Competitive capacity to attract FDI is threatened
Speaking at the workshop "Resonating investment power for a prosperous Vietnam" organized by Dau Tu Newspaper this morning, May 15, in Hanoi , Deputy Minister of Planning and Investment Do Thanh Trung commented that it can be said that Vietnam is one of the leading countries and has achieved many important achievements in attracting foreign direct investment (FDI).
Overview of the workshop
By the end of April, Vietnam had attracted nearly 446 billion USD in FDI capital; of which, about 280 billion USD had been disbursed. In 2020, despite the impacts of the Covid-19 pandemic, according to the United Nations report on trade and development, Vietnam was still one of the 20 countries and economies with the largest FDI capital flows attracted during the year.
However, the leader of the Ministry of Planning and Investment also pointed out that, in the context of new policies and fluctuations that have appeared, in the first 4 months of the year, newly registered FDI projects in Vietnam decreased slightly compared to the same period last year.
The world continues to face many difficulties and challenges; inflation has decreased but remains high; global growth is low. In addition, financial markets, public debt, natural disasters, climate change, etc. pose many risks.
This context has greatly affected global investment flows, including Vietnam; plus many arising issues such as the expected application of a global minimum tax rate of 15% from 2024... so FDI into Vietnam is in a general trend of slowing down.
"Recently, we have seen signs that large corporations are more cautious and thorough in considering continued investment abroad, including in Vietnam," Mr. Trung emphasized.

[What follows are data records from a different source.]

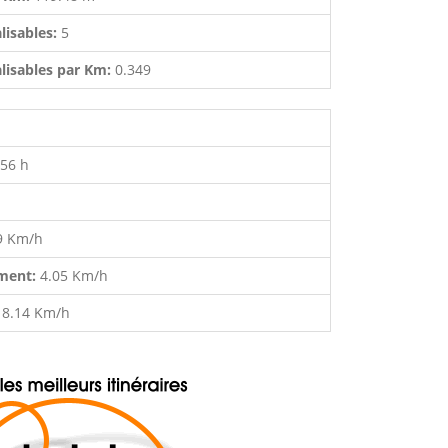
lisables:
5
lisables par Km:
0.349
:56 h
9 Km/h
ment:
4.05 Km/h
:
8.14 Km/h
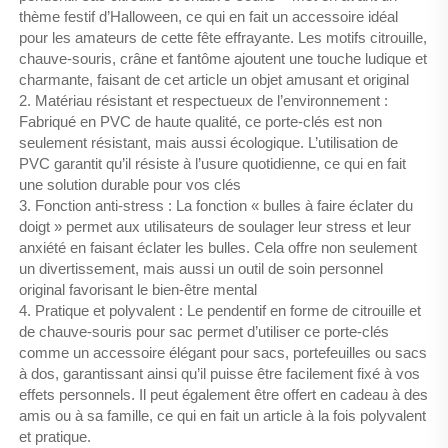
thème festif d’Halloween, ce qui en fait un accessoire idéal
pour les amateurs de cette fête effrayante. Les motifs citrouille,
chauve-souris, crâne et fantôme ajoutent une touche ludique et
charmante, faisant de cet article un objet amusant et original
2. Matériau résistant et respectueux de l’environnement :
Fabriqué en PVC de haute qualité, ce porte-clés est non
seulement résistant, mais aussi écologique. L’utilisation de
PVC garantit qu’il résiste à l’usure quotidienne, ce qui en fait
une solution durable pour vos clés
3. Fonction anti-stress : La fonction « bulles à faire éclater du
doigt » permet aux utilisateurs de soulager leur stress et leur
anxiété en faisant éclater les bulles. Cela offre non seulement
un divertissement, mais aussi un outil de soin personnel
original favorisant le bien-être mental
4. Pratique et polyvalent : Le pendentif en forme de citrouille et
de chauve-souris pour sac permet d’utiliser ce porte-clés
comme un accessoire élégant pour sacs, portefeuilles ou sacs
à dos, garantissant ainsi qu’il puisse être facilement fixé à vos
effets personnels. Il peut également être offert en cadeau à des
amis ou à sa famille, ce qui en fait un article à la fois polyvalent
et pratique.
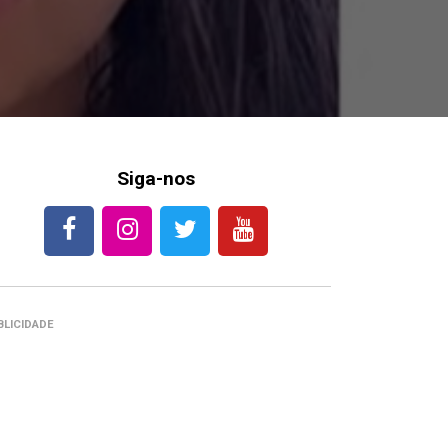
Siga-nos
BLICIDADE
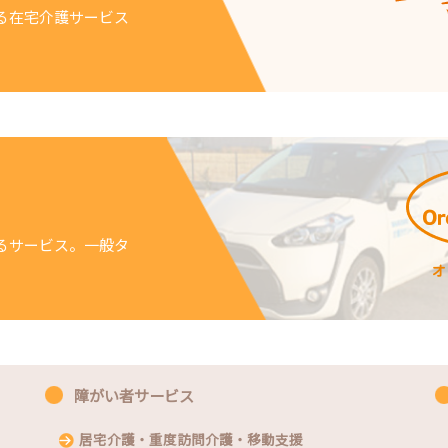
る在宅介護サービス
るサービス。一般タ
障がい者サービス
居宅介護・重度訪問介護・移動支援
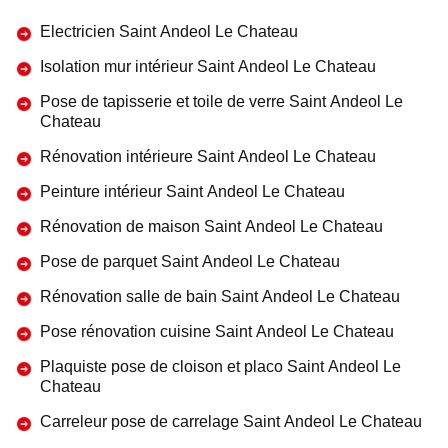
Electricien Saint Andeol Le Chateau
Isolation mur intérieur Saint Andeol Le Chateau
Pose de tapisserie et toile de verre Saint Andeol Le
Chateau
Rénovation intérieure Saint Andeol Le Chateau
Peinture intérieur Saint Andeol Le Chateau
Rénovation de maison Saint Andeol Le Chateau
Pose de parquet Saint Andeol Le Chateau
Rénovation salle de bain Saint Andeol Le Chateau
Pose rénovation cuisine Saint Andeol Le Chateau
Plaquiste pose de cloison et placo Saint Andeol Le
Chateau
Carreleur pose de carrelage Saint Andeol Le Chateau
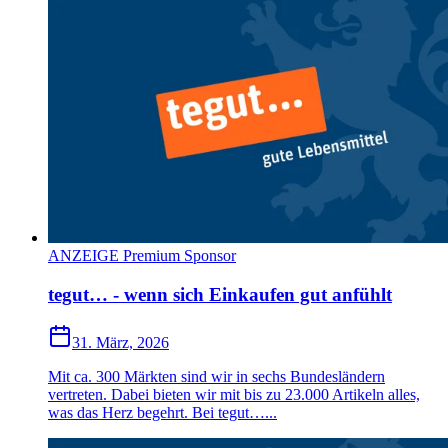
ANZEIGE Premium Sponsor
tegut… - wenn sich Einkaufen gut anfühlt
31. März, 2026
Mit ca. 300 Märkten sind wir in sechs Bundesländern
vertreten. Dabei bieten wir mit bis zu 23.000 Artikeln alles,
was das Herz begehrt. Bei tegut…...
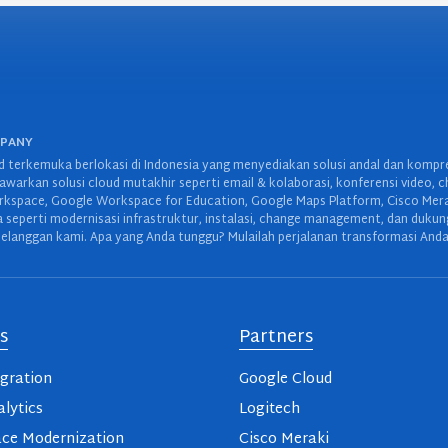
MPANY
 terkemuka berlokasi di Indonesia yang menyediakan solusi andal dan kompreh
warkan solusi cloud mutakhir seperti email & kolaborasi, konferensi video, c
space, Google Workspace for Education, Google Maps Platform, Cisco Meraki,
wa seperti modernisasi infrastruktur, instalasi, change management, dan duku
elanggan kami. Apa yang Anda tunggu? Mulailah perjalanan transformasi Anda
s
Partners
gration
Google Cloud
lytics
Logitech
ce Modernization
Cisco Meraki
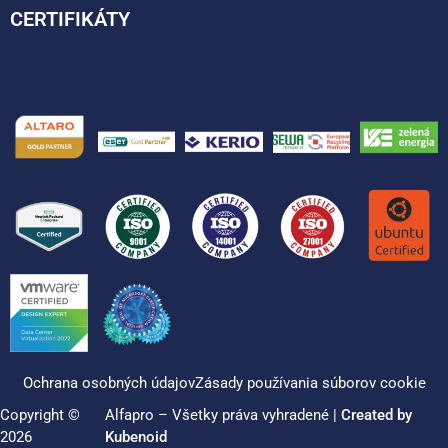
CERTIFIKÁTY
Ochrana osobných údajov
Zásady používania súborov cookie
Copyright ©
Alfapro – Všetky práva vyhradené |
Created by
2026
Kubenoid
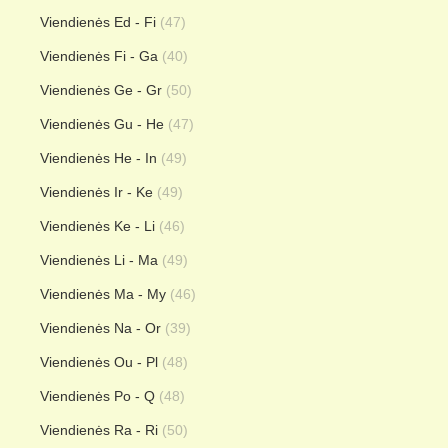
Viendienės Ed - Fi
(47)
Viendienės Fi - Ga
(40)
Viendienės Ge - Gr
(50)
Viendienės Gu - He
(47)
Viendienės He - In
(49)
Viendienės Ir - Ke
(49)
Viendienės Ke - Li
(46)
Viendienės Li - Ma
(49)
Viendienės Ma - My
(46)
Viendienės Na - Or
(39)
Viendienės Ou - Pl
(48)
Viendienės Po - Q
(48)
Viendienės Ra - Ri
(50)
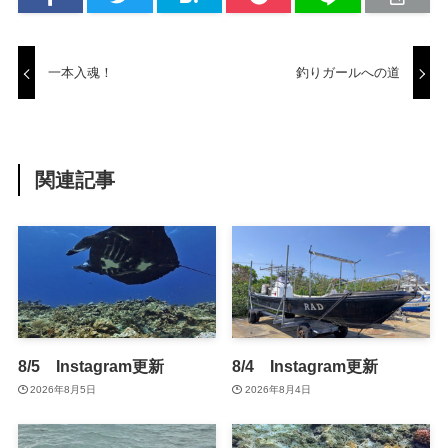
一本入魂！
釣りガールへの道
関連記事
8/5 Instagram更新
8/4 Instagram更新
2026年8月5日
2026年8月4日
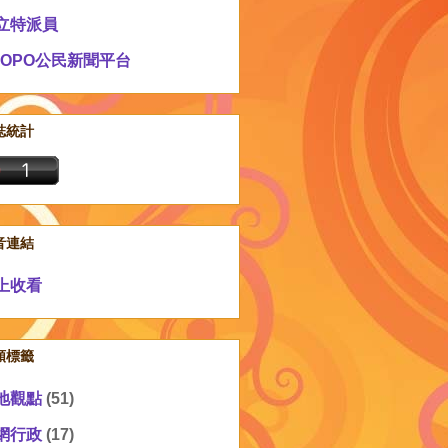
立特派員
EOPO公民新聞平台
誌統計
音連結
上收看
類標籤
地觀點
(51)
網行政
(17)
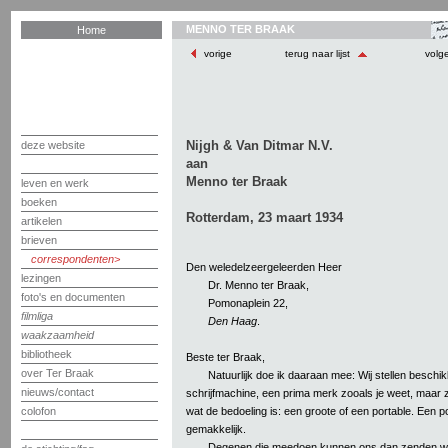
MENNO TER BRAAK
Home
vorige
terug naar lijst
volg
Nijgh & Van Ditmar N.V.
deze website
aan
Menno ter Braak
leven en werk
boeken
Rotterdam, 23 maart 1934
artikelen
brieven
correspondenten
Den weledelzeergeleerden Heer
lezingen
Dr. Menno ter Braak,
foto's en documenten
Pomonaplein 22,
filmliga
Den Haag
.
waakzaamheid
bibliotheek
Beste ter Braak,
over Ter Braak
Natuurlijk doe ik daaraan mee: Wij stellen besch
nieuws/contact
schrijfmachine, een prima merk zooals je weet, maar
wat de bedoeling is: een groote of een portable. Een por
colofon
gemakkelijk.
Degenen die meedoen kunnen ons dan zenden wat z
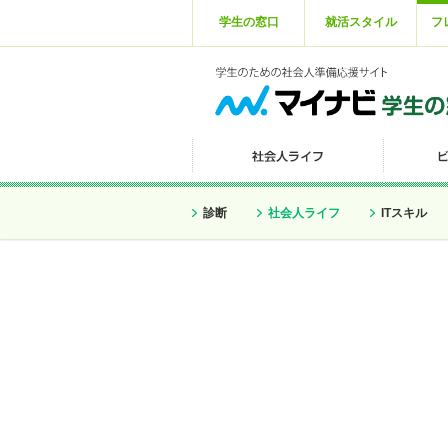
学生の窓口
就活スタイル
フ
診断
社会人ライフ
ITスキル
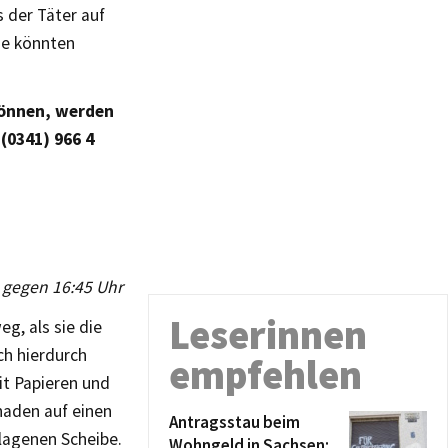
 der Täter auf
ne könnten
können, werden
 (0341) 966 4
s gegen 16:45 Uhr
Leserinnen
g, als sie die
ch hierdurch
empfehlen
it Papieren und
haden auf einen
Antragsstau beim
lagenen Scheibe.
Wohngeld in Sachsen:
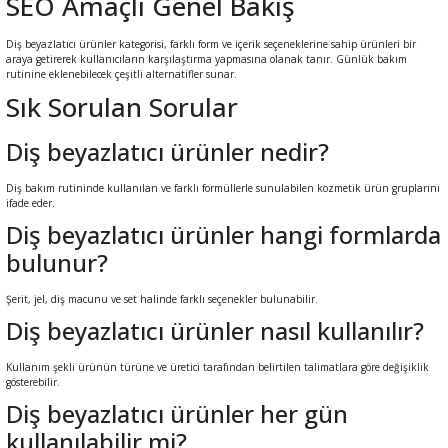
SEO Amaçlı Genel Bakış
Diş beyazlatıcı ürünler kategorisi, farklı form ve içerik seçeneklerine sahip ürünleri bir
araya getirerek kullanıcıların karşılaştırma yapmasına olanak tanır. Günlük bakım
rutinine eklenebilecek çeşitli alternatifler sunar.
Sık Sorulan Sorular
Diş beyazlatıcı ürünler nedir?
Diş bakım rutininde kullanılan ve farklı formüllerle sunulabilen kozmetik ürün gruplarını
ifade eder.
Diş beyazlatıcı ürünler hangi formlarda
bulunur?
Şerit, jel, diş macunu ve set halinde farklı seçenekler bulunabilir.
Diş beyazlatıcı ürünler nasıl kullanılır?
Kullanım şekli ürünün türüne ve üretici tarafından belirtilen talimatlara göre değişiklik
gösterebilir.
Diş beyazlatıcı ürünler her gün
kullanılabilir mi?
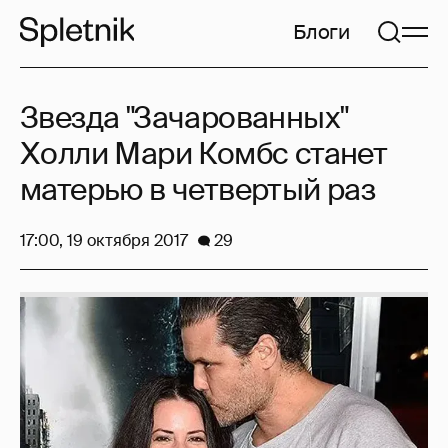
Блоги
Звезда "Зачарованных"
Холли Мари Комбс станет
матерью в четвертый раз
17:00, 19 октября 2017
29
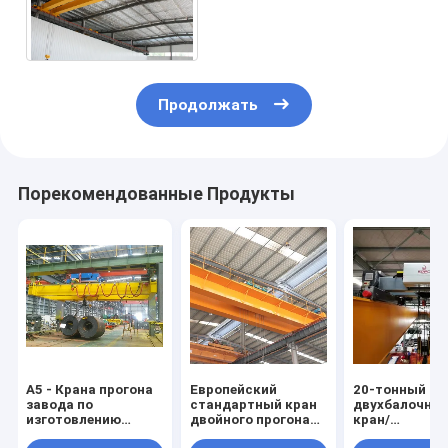
рельсы высокой
производительности
Продолжать
Порекомендованные Продукты
A5 - Крана прогона
Европейский
20-тонный
завода по
стандартный кран
двухбалочны
изготовлению
двойного прогона
кран/
стали A7 тип 15M 5-
надземный подъем
Производите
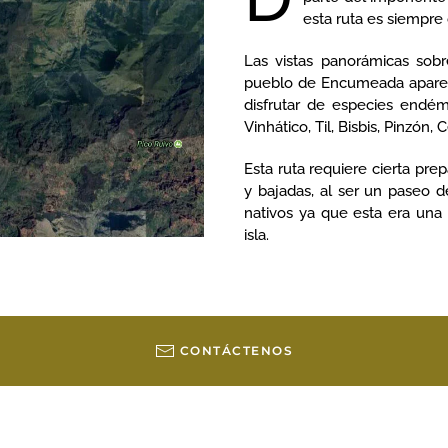
esta ruta es siempre
Las vistas panorámicas sobre
pueblo de Encumeada aparec
disfrutar de especies endém
Vinhático, Til, Bisbis, Pinzón, C
Esta ruta requiere cierta pre
y bajadas, al ser un paseo 
nativos ya que esta era una 
isla.
CONTÁCTENOS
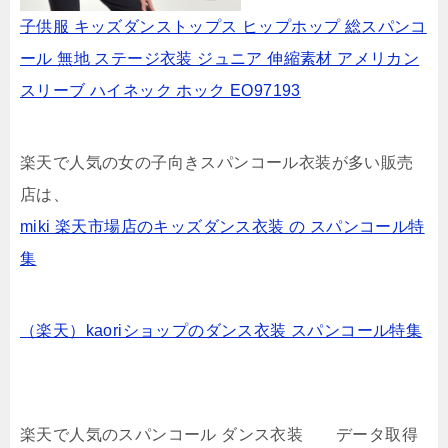
子供服 キッズダンストップス ヒップホップ 総スパンコ
ール 無地 ステージ衣装 ジュニア 伸縮素材 アメリカン
スリーブ ハイネック ホック EO97193
楽天で人気の女の子向きスパンコール衣装が多い販売
店は、
miki 楽天市場店のキッズダンス衣装 の スパンコール特
集
（楽天）kaoriショップのダンス衣装 スパンコール特集
楽天で人気のスパンコール ダンス衣装 データ取得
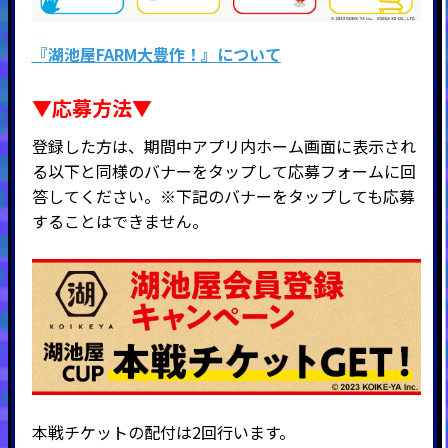
『湖池屋FARM大豊作！』について
▼応募方法▼
登録した方は、期間中アプリ内ホーム画面に表示され
る以下と同様のバナーをタップして応募フォームに回
答してください。※下記のバナーをタップしても応募
することはできません。
本戦チケットの配付は2回行います。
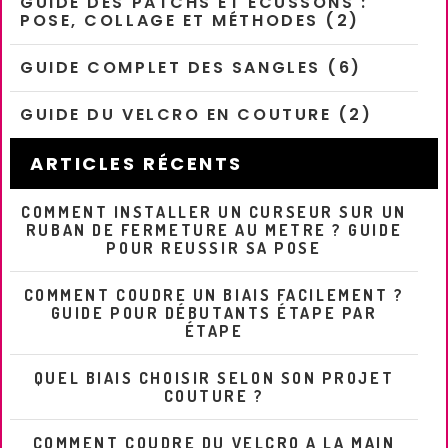
GUIDE DES PATCHS ET ECUSSONS :
POSE, COLLAGE ET MÉTHODES (2)
GUIDE COMPLET DES SANGLES (6)
GUIDE DU VELCRO EN COUTURE (2)
ARTICLES RÉCENTS
COMMENT INSTALLER UN CURSEUR SUR UN
RUBAN DE FERMETURE AU METRE ? GUIDE
POUR REUSSIR SA POSE
COMMENT COUDRE UN BIAIS FACILEMENT ?
GUIDE POUR DÉBUTANTS ÉTAPE PAR
ÉTAPE
QUEL BIAIS CHOISIR SELON SON PROJET
COUTURE ?
COMMENT COUDRE DU VELCRO A LA MAIN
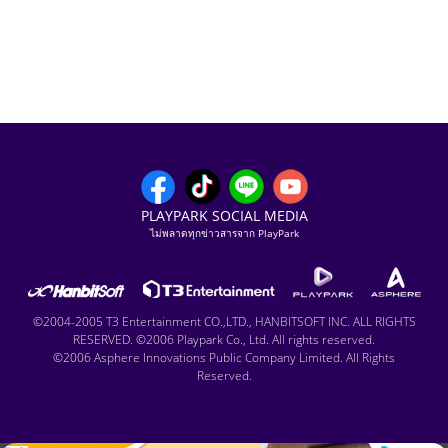
PLAYPARK SOCIAL MEDIA
ไม่พลาดทุกข่าวสารจาก PlayPark
©2004-2005 T3 Entertainment CO.,LTD., HANBITSOFT INC. ALL RIGHTS
RESERVED. ©2006 Playpark Co., Ltd. All rights reserved.
©2006 Asphere Innovations Public Company Limited. All Rights
Reserved.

From the perspective of FDI enterprises, Mr. Choi Joo Ho, General Director of Samsung Vietnam Complex, said that Samsung officially invested in Vietnam in 2008. Up to now, Samsung is operating 6 factories, 1 sales entity, 1 research and development center. The accumulated investment by the end of 2022 is 20 billion USD.
Currently, more than 50% of Samsung phones sold worldwide are "Made in Vietnam" products, manufactured in Vietnam.
However, the global situation and rapid changes in the business environment are threatening the continuation of this success story. "The rules and order of the world economy are changing. The Organization for Economic Cooperation and Development (OECD) has applied a global minimum tax regime to multinational enterprises with a certain turnover; more than 100 global enterprises investing in Vietnam will be affected.
Deputy Minister of Planning and Investment Do Thanh Trung
Therefore, Vietnam's competitiveness in attracting FDI is also threatened. The preferential policy of corporate income tax exemption and reduction that the Vietnamese Government is currently implementing will lose its practical effectiveness. In addition, changes in the tax mechanism will cause major disruptions for Vietnam and FDI enterprises," said the General Director of Samsung Vietnam Complex.
Continue to improve the investment environment
Regarding solutions to enhance Vietnam's competitiveness in attracting FDI, Mr. Choi Joo Ho first mentioned the story of improving the investment environment.
Since implementing the renovation policy in 1986, Vietnam has continuously improved its investment environment, leading to the continuous expansion of FDI enterprises. Emphasizing that it cannot stop here, the General Director of Samsung Vietnam Complex said: "Improving the investment environment must be done continuously, especially, it is necessary to monitor changes in the external environment and implement appropriate reforms".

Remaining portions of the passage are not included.